After our night in Chattanooga, we drove to Paducah, Kentucky (a short trip, only 267 miles). The next morning, we decided that a side trip was in order, so we headed out early and took a county road instead of the freeway.

One of the coolest parts of a long road trip is not being in a hurry -- feeling that exploration is time well spent, especially in small towns. We chose Anna, Illinois. Just because.

A little research into the town of Anna tells us that it was a sundown town (non-whites were not allowed to live in or pass through the town after the sun went down) and that as of the 2000 census, Anna is 96.2% white. Anna is the name of the founder's wife, but there is a story that in 2005 a store clerk told James Loewen (the inventor of the neologism "sundown town") that Anna stood for "ain't no niggers allowed." Yuck. The town has a total area of 3.4 square miles and the area around it is primarily farm land, as it has been since it was founded in 1854. (If you want bigger pictures, click 'em.)

Of course we had to stop for breakfast on our way to Anna. Somewhere outside of town we found this little place and had us some greasy eggs and really bad coffee. Yum. At least the waitress was nice. The rest of the people looked at us like we were from Mars.

The first thing we saw when we got to Anna proper was this antique store. It turned out that inside was the very famous Anna Kirkpatrick Pottery Museum. The pottery itself is fascinating and the stories about the two brothers who created it are fabulous. If you're into old stuff and funny stuff, follow the link -- you'll love it.

After an hour of Mr. Isom's great storytelling, we wandered around the little town. It's mostly old buildings in various stages of decay, but it's got life and spirit and I'll wager their 4th of July celebrations offer up the best BBQ, apple pie and fireworks you'll find anywhere.

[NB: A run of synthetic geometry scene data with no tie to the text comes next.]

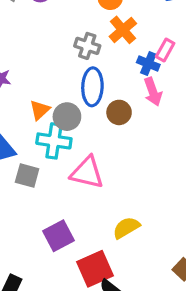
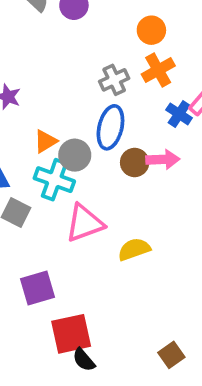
gray cross: (87, 46) -> (114, 80), turned 35
pink arrow: (153, 92) -> (163, 159), moved, turned -84
pink triangle: (87, 173) -> (85, 223), turned -45
yellow semicircle: (126, 228) -> (134, 249), moved

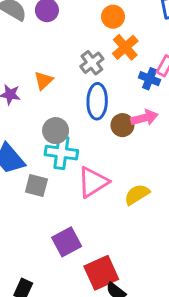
orange triangle: (45, 141) -> (44, 81), moved
gray circle: (75, 155) -> (56, 131), moved

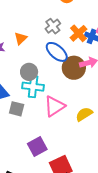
orange cross: (125, 47) -> (78, 33), moved
blue ellipse: (97, 101) -> (57, 52), turned -50
brown circle: (122, 125) -> (74, 68), size x1.5

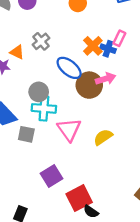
gray cross: (53, 26) -> (41, 41), moved
orange triangle: (21, 38) -> (17, 52), moved, turned -48
pink triangle: (54, 106) -> (69, 130), turned -30

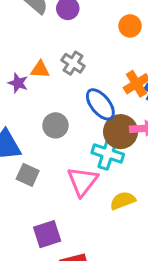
gray cross: (41, 41) -> (73, 63), turned -30
orange triangle: (17, 52) -> (40, 70), turned -35
cyan cross: (44, 108) -> (108, 154), moved

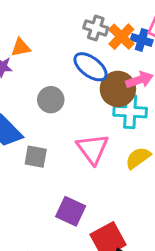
gray cross: (73, 63) -> (96, 28), moved
cyan cross: (108, 154) -> (130, 112), moved
purple square: (47, 234) -> (71, 211), turned -32

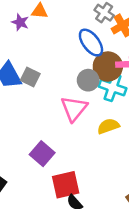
gray circle: (51, 100) -> (88, 80), moved
gray square: (36, 157) -> (30, 77), moved

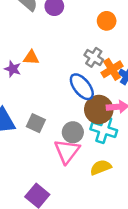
gray square: (30, 77) -> (36, 123), moved
gray circle: (88, 80) -> (73, 132), moved

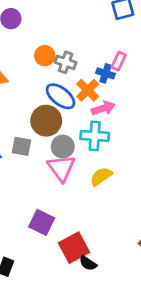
orange circle: (107, 21) -> (45, 56), moved
orange cross: (112, 69) -> (88, 90), moved
brown circle: (99, 110) -> (46, 121), moved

These are the kinds of pictures I like -- sort of for flavor, you know? Flowers, old bricks, windows, and so on. It's an interesting little town. I suspect it would be okay to live there, everybody knowing your business, hearing every detail of other people's lives. Hmmm, but not for me.

We wanted to follow a road along the Mississippi River up to St. Louis, but we never could quite find it, in fact, we got really lost. Oh well. We saw some beautiful countryside and we did get a glimpse of the Mighty River.

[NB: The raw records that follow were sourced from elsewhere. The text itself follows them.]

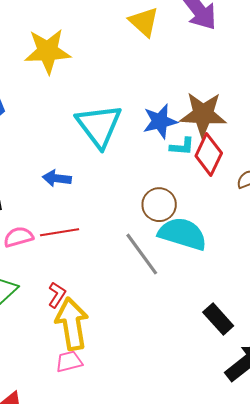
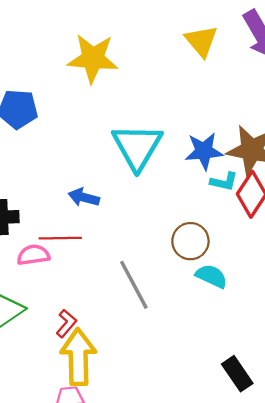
red line: (60, 232) -> (60, 238), moved
cyan semicircle: (183, 234) -> (211, 276), size x0.6
gray line: (142, 254) -> (134, 285), moved

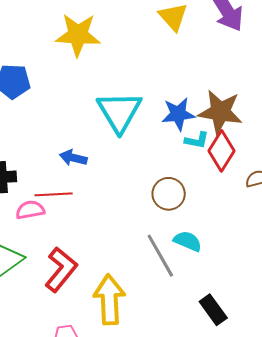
cyan semicircle: (211, 276) -> (188, 241), moved
gray line: (134, 285) -> (160, 256), moved
red L-shape: (66, 323) -> (61, 270), size x1.8
yellow arrow: (78, 357) -> (109, 300), moved

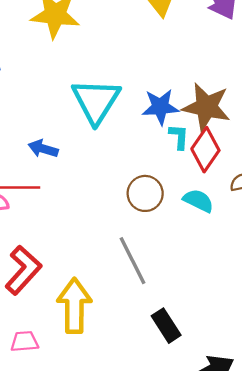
cyan L-shape: (197, 140) -> (179, 137), turned -100
cyan semicircle: (188, 241) -> (198, 201), moved
black rectangle: (213, 310) -> (166, 326), moved

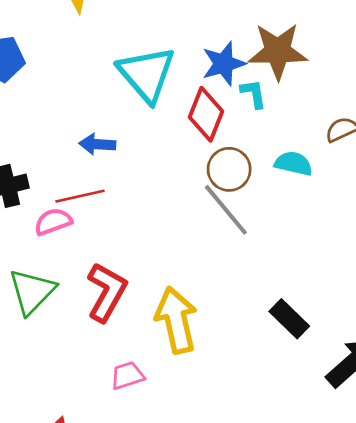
red diamond: (205, 150) -> (206, 114), moved
gray line: (133, 261) -> (226, 210), moved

It was a long day. We drove over 500 miles that day. And the first town we got to outside of St. Louis happened to be hosting some gigantic soccer thing and every hotel/motel was booked. We got back on the road. Arghh. Gotta love it. That's a road trip at it's finest.


Slayde said...

Nice post - it really gives a great sense of the place and the pictures are lovely. Not the place for me either, but it seems like a nice little stop on your road trip.

Anonymous said...

Sundown town? Oh my god.

That breakfast sounded pretty good.

Coffee Messiah said...

That's the beauty of stopping in small towns. If'n ya ain't familiar, you might as well be from Mars....it's like that here too, but in a friendly way.

We always pass on the coffee. Unless we come across a real roaster type establishment.

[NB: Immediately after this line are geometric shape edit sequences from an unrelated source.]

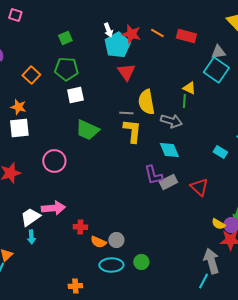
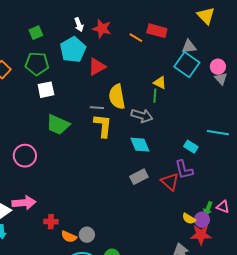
orange line: (157, 33) -> (136, 38), moved
cyan pentagon: (117, 45) -> (73, 50), moved
red triangle: (126, 72) -> (97, 67), turned 36
purple L-shape: (153, 175) -> (184, 170), moved

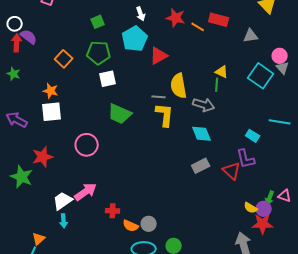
red star: (102, 29) -> (176, 18), moved
cyan square: (187, 65) -> (261, 76), moved
pink arrow: (24, 203) -> (86, 192), turned -30

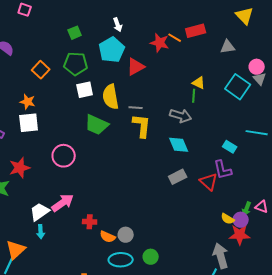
red star: (176, 18) -> (160, 43), moved
red rectangle: (219, 20) -> (196, 31), turned -30
yellow semicircle: (179, 86) -> (111, 97), moved
orange triangle: (39, 239) -> (16, 250), size x1.5

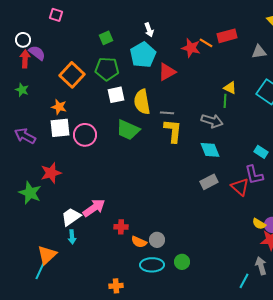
orange square: (41, 70) -> (72, 75), size x1.4
pink circle: (64, 156) -> (85, 135), moved
gray arrow: (221, 256) -> (261, 266), moved, size x0.7

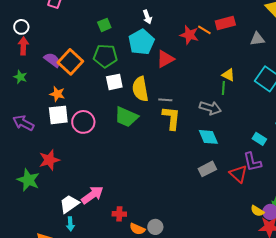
purple semicircle: (37, 53) -> (52, 60), moved

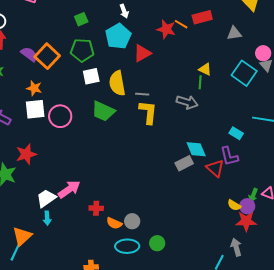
cyan diamond: (208, 137) -> (196, 149), moved

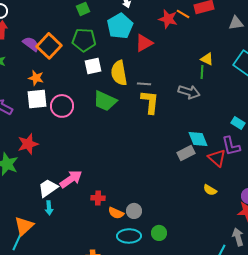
yellow semicircle: (234, 205) -> (210, 190), moved

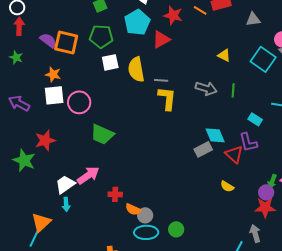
red star: (168, 19) -> (173, 15), moved
orange square: (49, 46) -> (66, 42), turned -30
green line: (202, 72) -> (233, 90), moved
green trapezoid: (105, 101) -> (102, 134), moved
gray circle: (134, 211) -> (145, 215), moved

Nice shots and love the long stretch of nothing road! ; )

Brent said...

Since moving to Minneapolis, I've become fascinated with small towns in the midwest struggling to retain their identities in the face of radical urban migration, immigrant influx, crystal meth, and what seems to me to be a basic lack of pride among new generations. Such beautiful decay, these turn-of-the-century buildings. What was once a bustling railway stop or trading post now sits in the shadow of a crowded Wal-Mart, and yet people wonder why the local mercantile went out of business. Thanks for celebrating one of these towns; there's thousands more to be explored, and we're running out of time!

Cathy said...

Thank you Slayde. I imagine that exploring Juneau is fun too.

Melissa: yes, sundown towns were very common (and perhaps still are).

CM: I know, I know, stay away from the coffee made by non-lovers-of-coffee. It's so true.

Brent, I think I was struck by how Anna seems stuck -- there was almost no evidence of the 21st century. Of course, we were only there a short time.

uncle said...

..I grew up in one of those small farming towns in the midwest. These images are fabulous.

Was particularly taken by image of stop light on country road with no intersection...must assume road construction was the reason and the budget was too tight to pay flag persons? Flag jobs on summer road work used to provide some extra bucks for the locals.

Nels said...

Yes, great pictures of the town! I've always enjoyed shots of decaying buildings and whatnot... just looks so interesting.